Moore defended the plan, saying that a decision was made for the interest of the “greater good,” to which residents, unanimous in their cause, replied “whose interest?”

Last Friday over 100 people gathered outside the gates of the Wood Street location last Friday to demand that work on the site be ceased and the proposed three-metre-wide concrete path be redesigned to resemble something closer to what the residents originally envisioned.

“This [path] will totally degrade the habitat value of the land. As soon as you start dividing the area up it will be destroyed,” said Sydney City Greens Councillor Chris Harris.

“We want to re-establish this unique habitat in the densely occupied inner city…and we can‘t do that with a path through it” said activist Andrea Robertson.

But not who all gathered at the protest were in favour of these community initiatives.
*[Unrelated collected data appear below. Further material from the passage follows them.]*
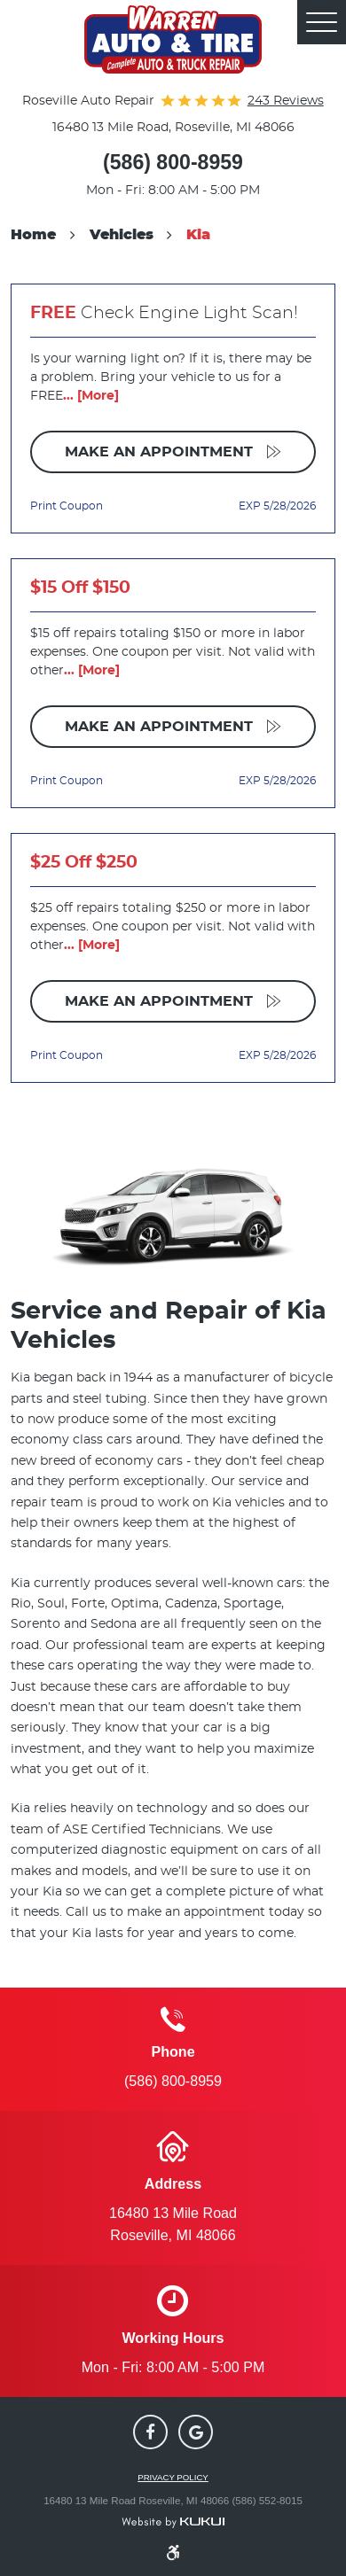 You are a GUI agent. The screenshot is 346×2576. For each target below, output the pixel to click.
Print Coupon (66, 506)
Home (33, 235)
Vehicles (121, 235)
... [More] (91, 396)
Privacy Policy (173, 2477)
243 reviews (286, 101)
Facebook (150, 2432)
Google (195, 2432)
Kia (198, 235)
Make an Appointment (161, 452) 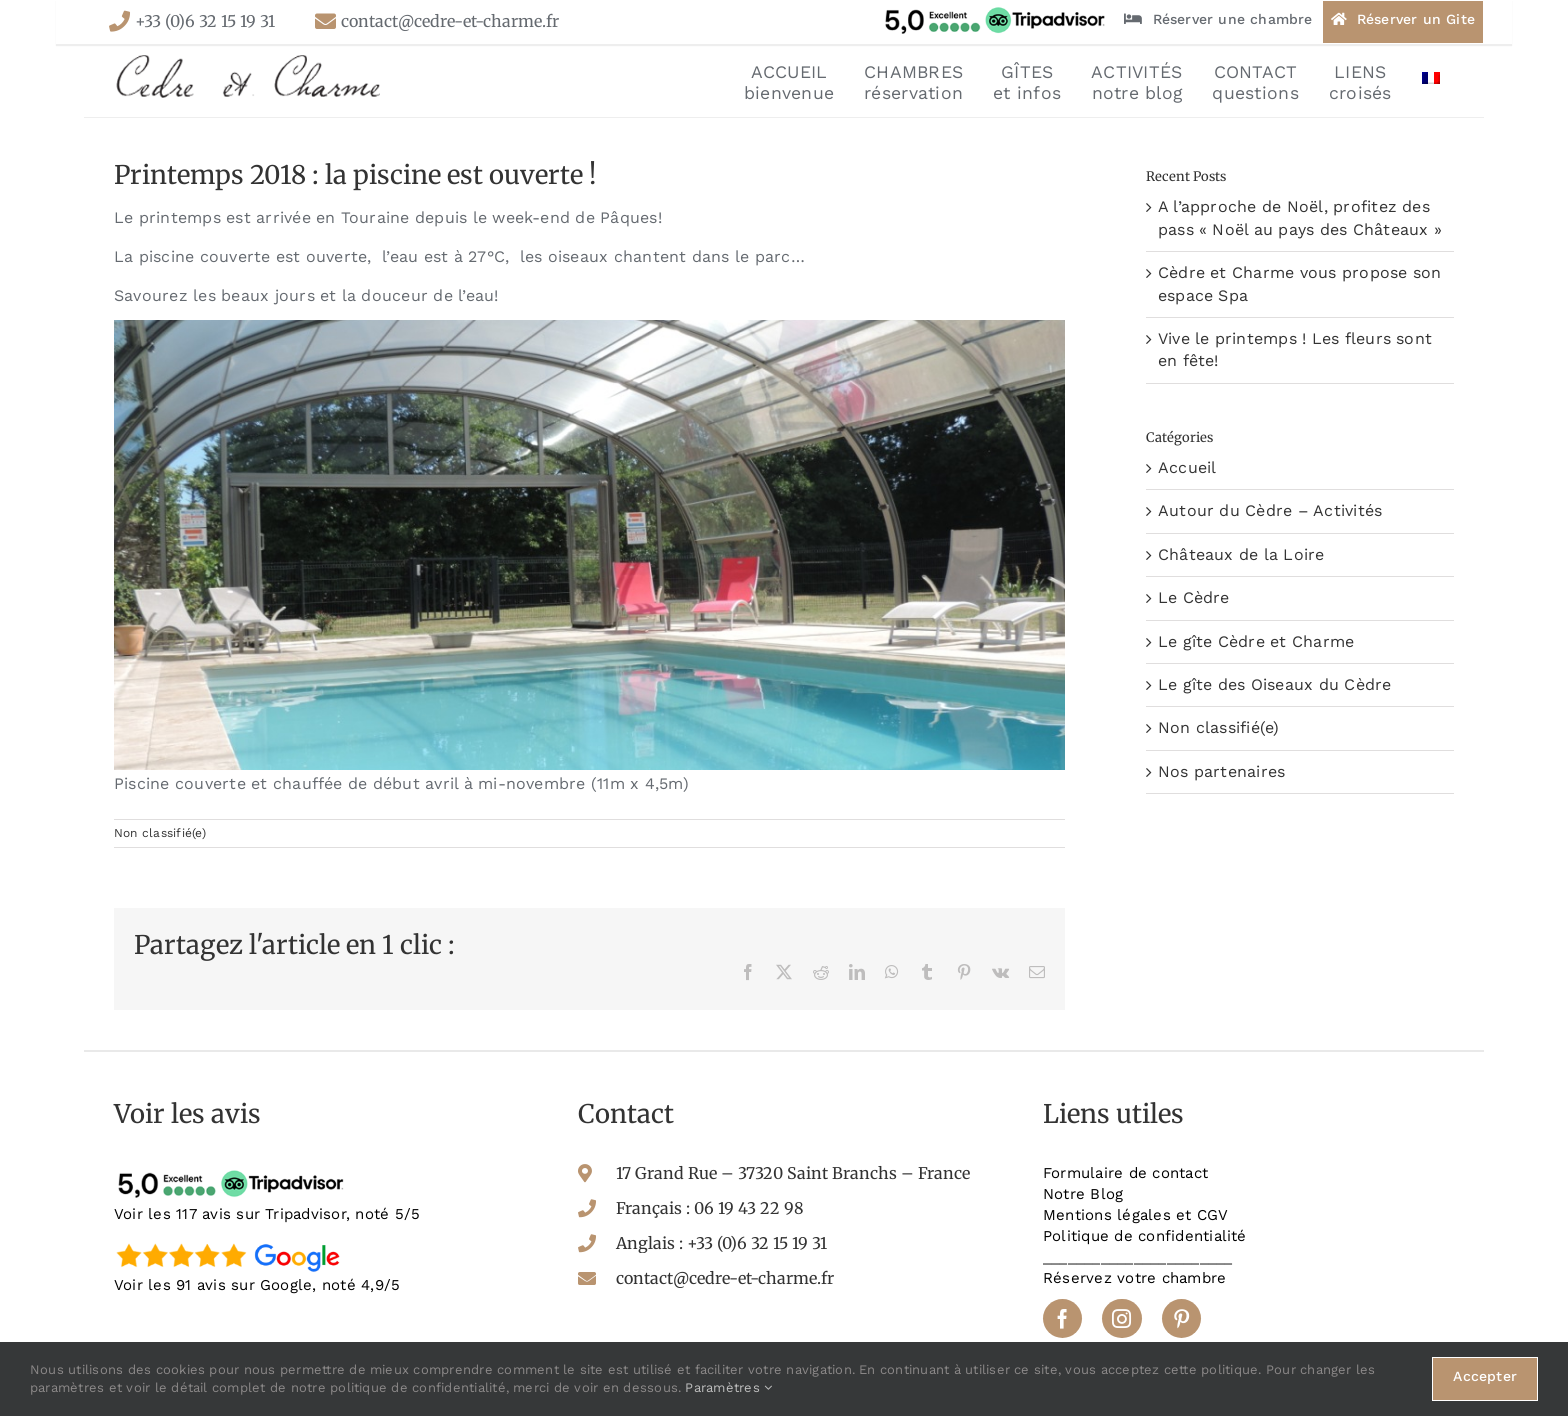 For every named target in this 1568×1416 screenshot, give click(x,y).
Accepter (1485, 1376)
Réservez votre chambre (1134, 1278)
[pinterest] (1181, 1318)
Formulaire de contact (1125, 1173)
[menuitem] (1431, 81)
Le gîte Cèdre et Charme (1256, 641)
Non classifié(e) (160, 833)
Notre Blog (1083, 1194)
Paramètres (728, 1387)
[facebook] (1062, 1318)
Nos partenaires (1222, 771)
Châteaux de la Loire (1241, 554)
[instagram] (1121, 1318)
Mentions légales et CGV (1136, 1215)
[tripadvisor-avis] (234, 1170)
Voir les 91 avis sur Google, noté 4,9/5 (257, 1285)
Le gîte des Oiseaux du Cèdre (1275, 684)
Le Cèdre (1194, 597)
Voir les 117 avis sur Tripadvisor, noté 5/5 (267, 1214)
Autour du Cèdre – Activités (1270, 510)
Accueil (1187, 467)
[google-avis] (234, 1242)
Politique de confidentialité (1145, 1236) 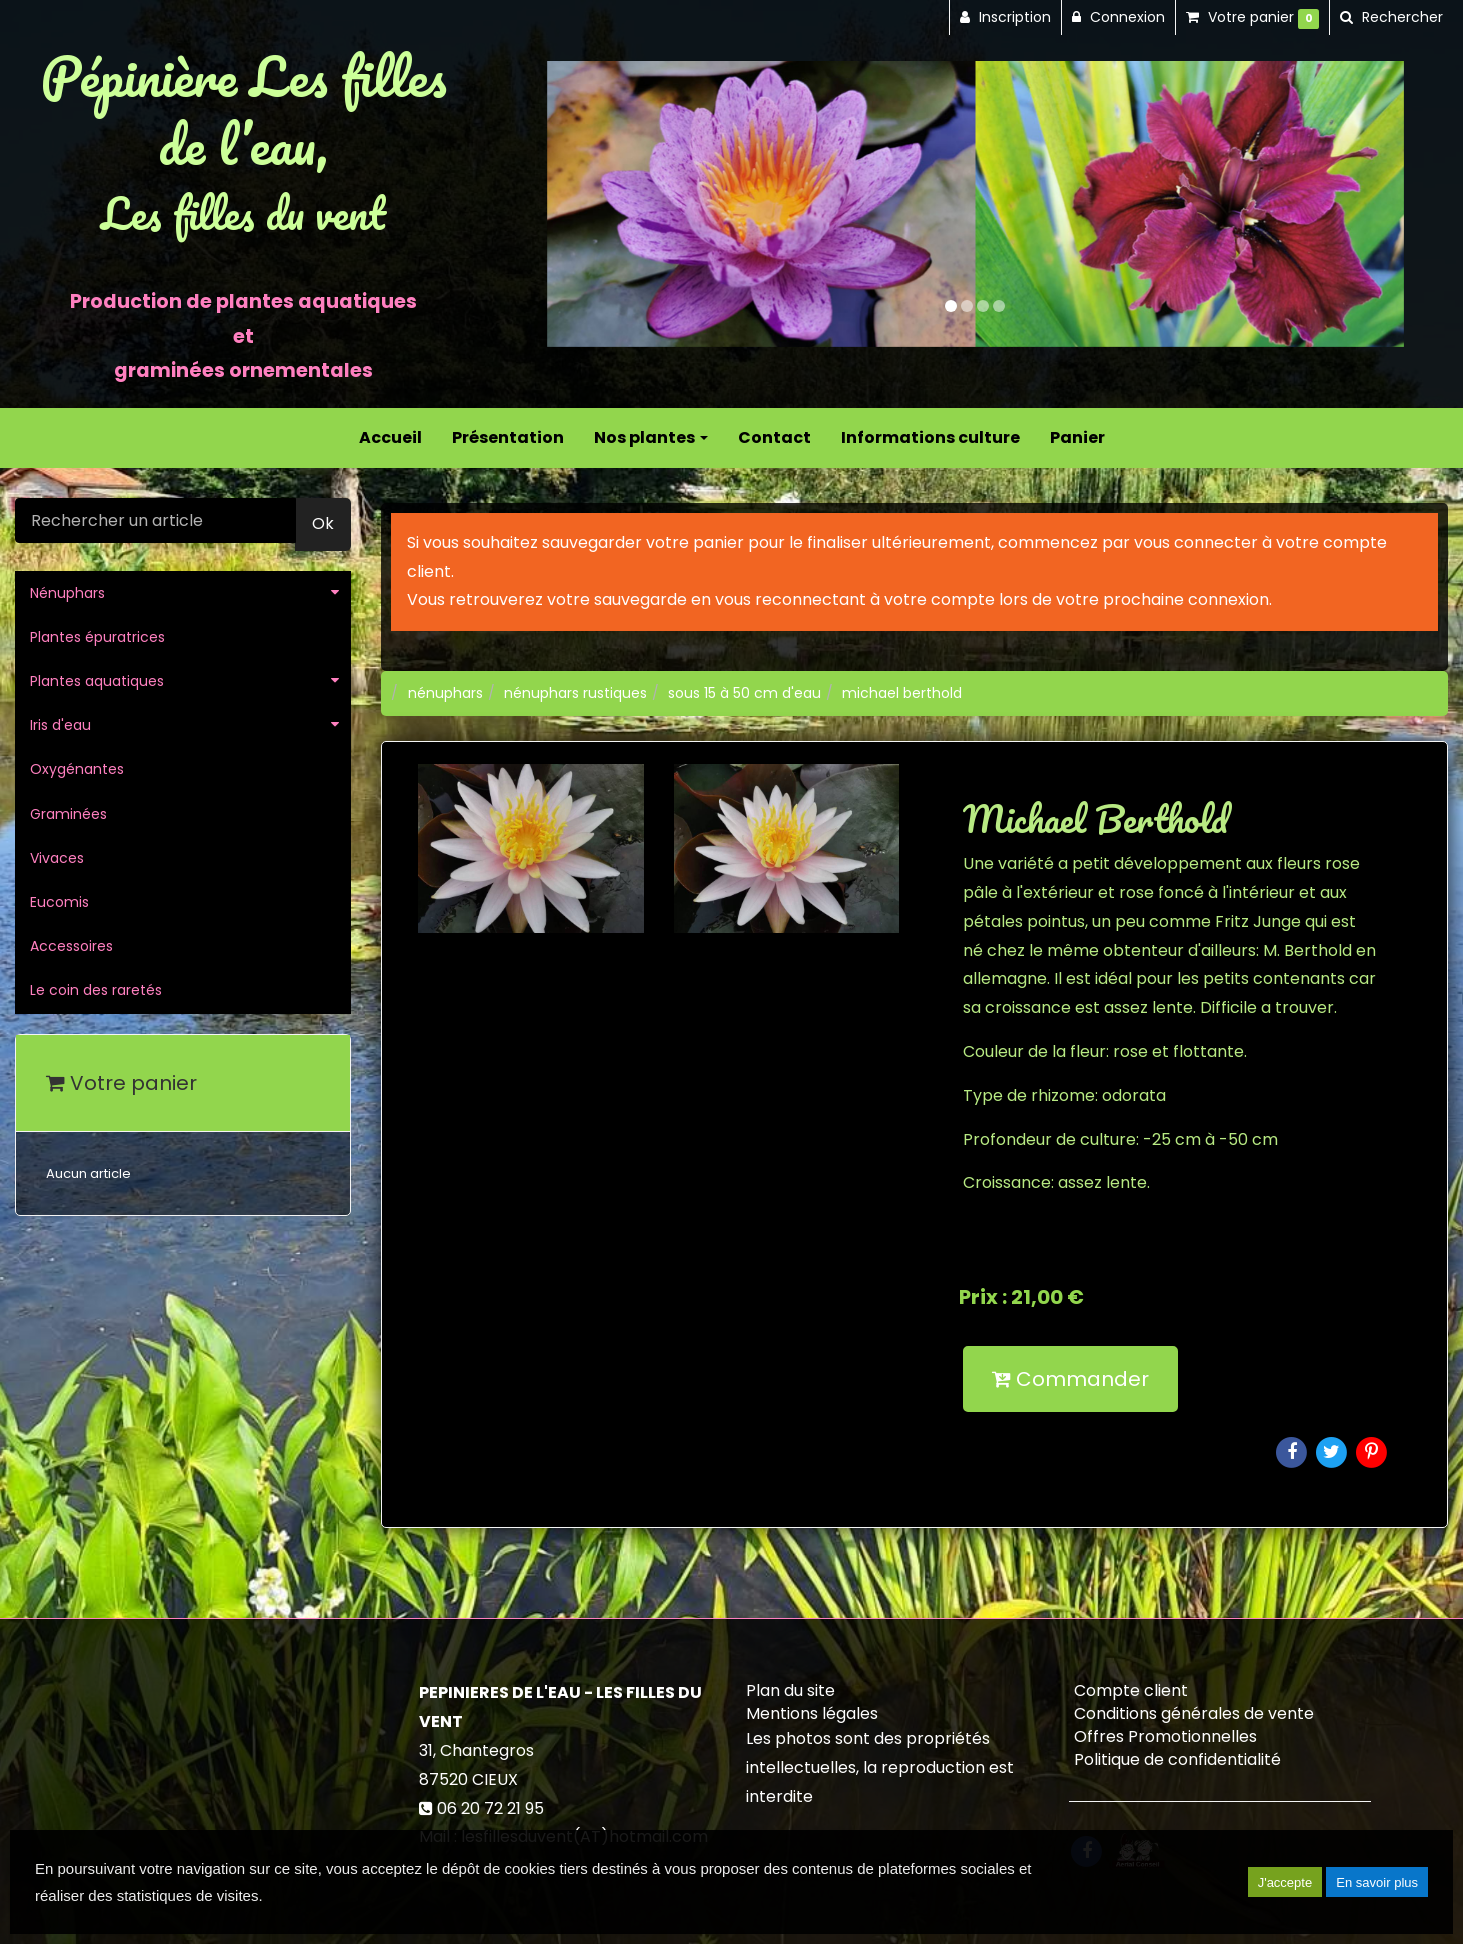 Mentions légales (812, 1713)
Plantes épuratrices (97, 637)
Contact (774, 437)
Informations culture (930, 437)
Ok (323, 523)
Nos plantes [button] (651, 437)
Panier (1077, 437)
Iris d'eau (60, 725)
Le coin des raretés (96, 990)
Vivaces (57, 858)
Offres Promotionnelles (1165, 1736)
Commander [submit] (1070, 1379)
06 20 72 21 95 (490, 1808)
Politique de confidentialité (1177, 1759)
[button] (590, 204)
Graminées (68, 814)
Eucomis (59, 902)
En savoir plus (1377, 1882)
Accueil (390, 437)
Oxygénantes (77, 769)
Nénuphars (67, 593)
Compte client (1131, 1690)
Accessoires (71, 946)
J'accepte (1285, 1882)
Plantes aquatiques (97, 681)
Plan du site (790, 1690)
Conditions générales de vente (1194, 1713)
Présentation (508, 437)
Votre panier (121, 1083) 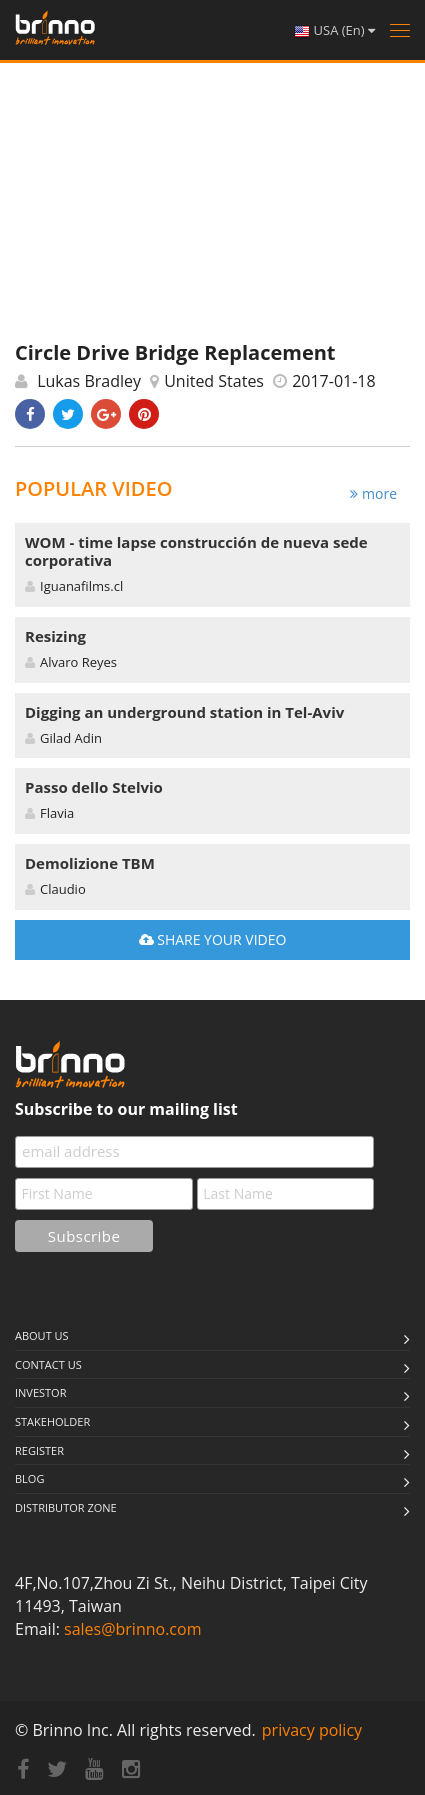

One vocal resident interrupted the proceedings to say she would prefer “a bigger park than a couple more possums.”

Moore said the changes to the plans were not “massive” and that she had received a number of emails from parents in favour of a bigger playground. She said the City would plant 90 large trees and 600 lower to mid-level plants.

But resident Michela Noonan said that was very different from the original plans. “Grass augmented by low and mid level plants does not a forest make,” she said.

“Please don’t promise us a forest then change it without letting us have a formal and rightful imput.”

Residents of the City Quarter complex on Booth Street Camperdown, who directly overlook the site, are also frustrated by Council’s concept for a ‘green space.’

“Council has sold us out. We want the native habitat we were promised when we moved here,” says Ms Robertson.

“The solution is really simple,” said Councillor Harris. “Just remove the pathway and leave the area to the native animals and birds.”

Some protestors said that reoccupying the site was an option.

“Just a table, a few chairs, and an umbrella will stop that concrete being poured,” said Councillor Harris.